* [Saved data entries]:
────────

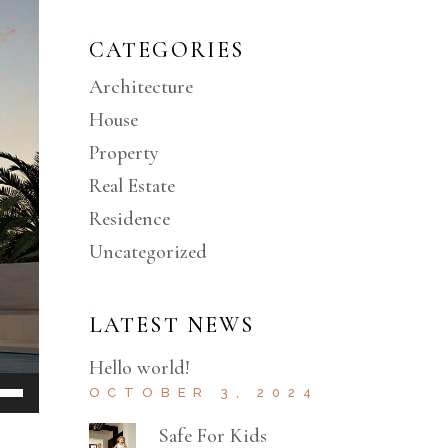
CATEGORIES
Architecture
House
Property
Real Estate
Residence
Uncategorized
LATEST NEWS
Hello world!
e
OCTOBER 3, 2024
/Down
Safe For Kids
row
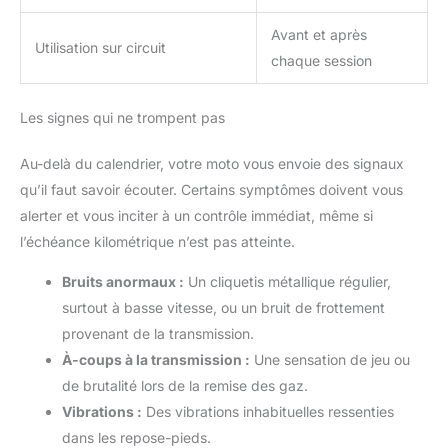
Avant et après
Utilisation sur circuit
chaque session
Les signes qui ne trompent pas
Au-delà du calendrier, votre moto vous envoie des signaux
qu’il faut savoir écouter. Certains symptômes doivent vous
alerter et vous inciter à un contrôle immédiat, même si
l’échéance kilométrique n’est pas atteinte.
Bruits anormaux :
Un cliquetis métallique régulier,
surtout à basse vitesse, ou un bruit de frottement
provenant de la transmission.
À-coups à la transmission :
Une sensation de jeu ou
de brutalité lors de la remise des gaz.
Vibrations :
Des vibrations inhabituelles ressenties
dans les repose-pieds.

────────

* [Task]: Reproduce every record in full. Leave out the images.

* [Exercise result]:
CATEGORIES
Architecture
House
Property
Real Estate
Residence
Uncategorized
LATEST NEWS
Hello world!
e
OCTOBER 3, 2024
/Down
Safe For Kids
row
Avant et après
Utilisation sur circuit
chaque session
Les signes qui ne trompent pas
Au-delà du calendrier, votre moto vous envoie des signaux
qu’il faut savoir écouter. Certains symptômes doivent vous
alerter et vous inciter à un contrôle immédiat, même si
l’échéance kilométrique n’est pas atteinte.
Bruits anormaux :
Un cliquetis métallique régulier,
surtout à basse vitesse, ou un bruit de frottement
provenant de la transmission.
À-coups à la transmission :
Une sensation de jeu ou
de brutalité lors de la remise des gaz.
Vibrations :
Des vibrations inhabituelles ressenties
dans les repose-pieds.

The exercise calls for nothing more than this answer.